Garry Winogrand: Women are Beautiful
Garry Winogrand: Women are Beautiful
The Florida Museum of Photographic Arts is displaying Women are Beautiful, by famous street photographer Garry Winogrand, until December 31, 2019.
Women are beautiful is on loan from the Kemper Museum of Contemporary Art in Kansas City, Ohio and consists of 85 images of women that encapsulate fashions, energy, and attitudes of the 1960s and 1970s.
Street photographer Garry Winogrand is famous for photographing the streets of New York with his 35mm Leica mid-20th century.
He captured moments that both became historical documents of a time of big social changes as well as regular everyday life in the United States. Street photography became a popular way of documenting urban life and capturing specific moments as cameras became smaller and easier to operate. Winogrand worked alongside famous street photographers Joel Meyerowitz (1938) and Lee Friedlander (1934) but many say he defined mid-century street photography with his energetic style and a keen eye for fashion and attitude.

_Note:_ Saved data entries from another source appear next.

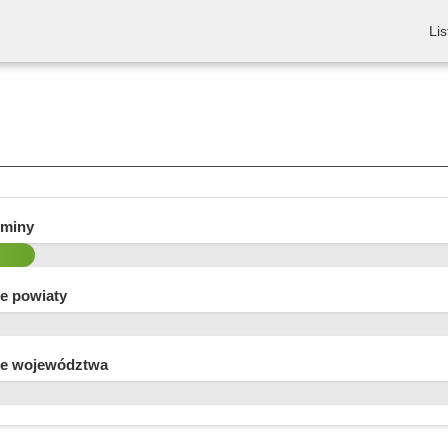
Lis
gminy
e powiaty
e województwa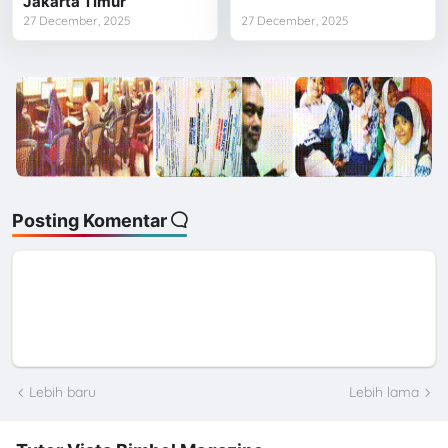
Jakarta Timur
27 December, 2025
27 December, 2025
Posting Komentar
Lebih baru
Lebih lama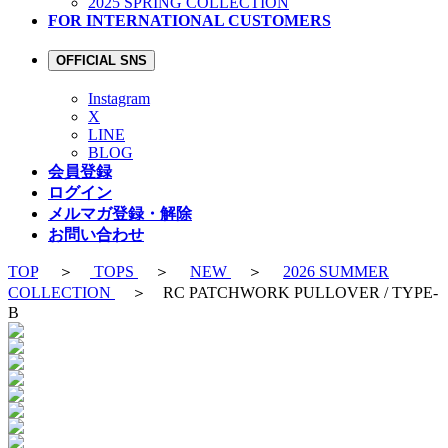
2025 SPRING COLLECTION
FOR INTERNATIONAL CUSTOMERS
OFFICIAL SNS
Instagram
X
LINE
BLOG
会員登録
ログイン
メルマガ登録・解除
お問い合わせ
TOP
＞
TOPS
＞
NEW
＞
2026 SUMMER
COLLECTION
＞ RC PATCHWORK PULLOVER / TYPE-
B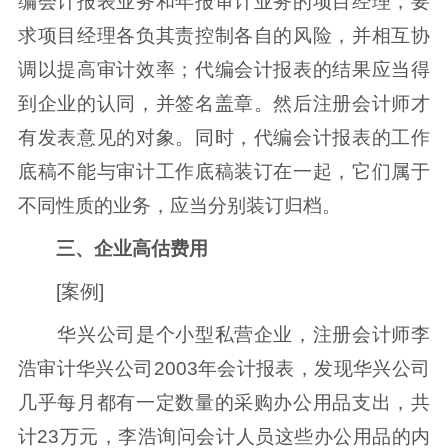
编会计报表业务和年报审计业务的项目经理，要
求项目经理各负其责控制各自的风险，并相互协
调以提高审计效率；代编会计报表的结果应当得
到企业的认同，并签名盖章。然后注册会计师才
有发表意见的对象。同时，代编会计报表的工作
底稿不能与审计工作底稿装订在一起，它们属于
不同性质的业务，应当分别装订归档。
三、企业高估费用
[案例]
华兴公司是个小型私营企业，注册会计师李
浩审计华兴公司2003年会计报表，发现华兴公司
几乎每月都有一定数量的采购办公用品支出，共
计23万元，李浩询问会计人员这些办公用品的内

In his Women are Beautiful series, he walked the streets of the United States and captured women in photography. The photographs were in quick and precise timing and through different angles.

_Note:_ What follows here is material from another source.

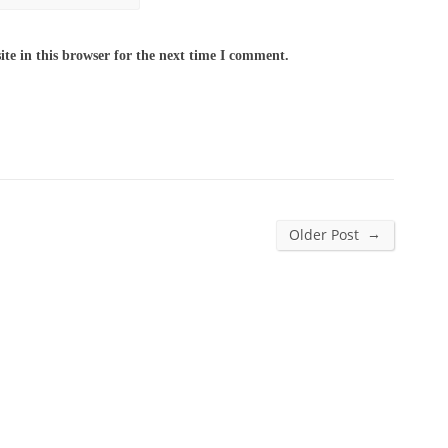
te in this browser for the next time I comment.
→
Older Post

Winogrand picked the right period for his photographs. The 1960s and 1970s were in the height of the second wave of feminism and the sexual revolution. Women underwent transformative changes of attitude as a result of their powerful exercise of inner and outer freedom.
During that period, Winogrand captured the figure of confident, free, rebellious, happy, and beautiful women in his lens. He took the photos of women going about their day-to-day life activities – be it by the swimming pool, on the street, on the beach, or the market. Garry Winogrand was right there to capture that social change through his lens.

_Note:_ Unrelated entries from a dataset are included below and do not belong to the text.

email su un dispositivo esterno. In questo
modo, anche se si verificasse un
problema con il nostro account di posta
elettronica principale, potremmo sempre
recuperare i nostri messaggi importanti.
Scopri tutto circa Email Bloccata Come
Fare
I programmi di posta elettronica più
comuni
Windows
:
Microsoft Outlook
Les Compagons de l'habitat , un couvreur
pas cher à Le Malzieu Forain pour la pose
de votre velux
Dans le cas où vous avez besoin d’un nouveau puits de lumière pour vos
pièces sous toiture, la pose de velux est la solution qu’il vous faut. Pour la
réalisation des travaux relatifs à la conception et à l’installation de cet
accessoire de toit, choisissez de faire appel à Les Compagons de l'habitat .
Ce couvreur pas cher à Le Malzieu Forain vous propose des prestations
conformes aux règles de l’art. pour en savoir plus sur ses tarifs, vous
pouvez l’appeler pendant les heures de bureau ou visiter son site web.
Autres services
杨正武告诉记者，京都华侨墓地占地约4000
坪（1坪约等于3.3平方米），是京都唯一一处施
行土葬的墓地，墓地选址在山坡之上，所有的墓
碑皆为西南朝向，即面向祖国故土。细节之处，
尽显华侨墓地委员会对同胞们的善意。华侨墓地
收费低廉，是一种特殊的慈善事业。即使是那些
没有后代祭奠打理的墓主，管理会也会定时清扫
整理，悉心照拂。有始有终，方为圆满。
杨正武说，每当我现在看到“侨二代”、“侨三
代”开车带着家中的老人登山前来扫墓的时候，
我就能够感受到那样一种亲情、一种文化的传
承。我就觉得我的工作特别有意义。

Women Are Beautiful was released in 1975. MoMA’s curator John Szarkowski had this to say about the alum and the artist, “Winogrand’s taste for life, being stronger than his regard for art, makes him equal even to the task of confronting the comedy of his own time.”
The book, that matches the exhibition, contains 85 images of women that the artist depicts how he saw the evolution of women in the second phase of feminism as well as the age of sexual transformation. Unlike studio works, Winogrand’s photographs realistically capture the beauty of women, without the need to meet expectations.